_Exercise directions_
Gather the lines below that include the string "النهرینی", copying each in full.

(Source data)
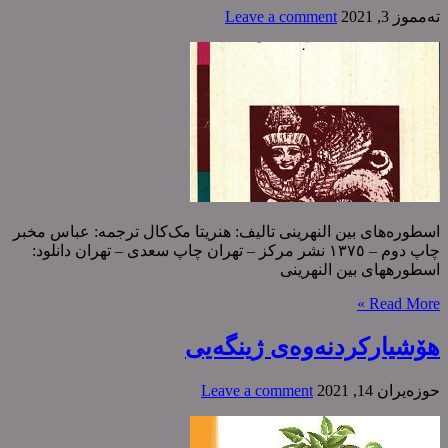
ته‌مموز 3, 2021
Leave a comment
اسطورەهای بین النهرینی تالیف: هنریتا مک‌کال ترجمە: عباس مخبر
چاپ دوم – ١٣٧٥ نشر مرکز – تهران چاپ سعدی – تهران دانلود:
اسطورههای بین النهرینی
Read More »
هۆشیارکردنەوەی ژینگەیی
حوزه‌یران 14, 2021
Leave a comment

_Response area_
اسطورەهای بین النهرینی تالیف: هنریتا مک‌کال ترجمە: عباس مخبر
اسطورههای بین النهرینی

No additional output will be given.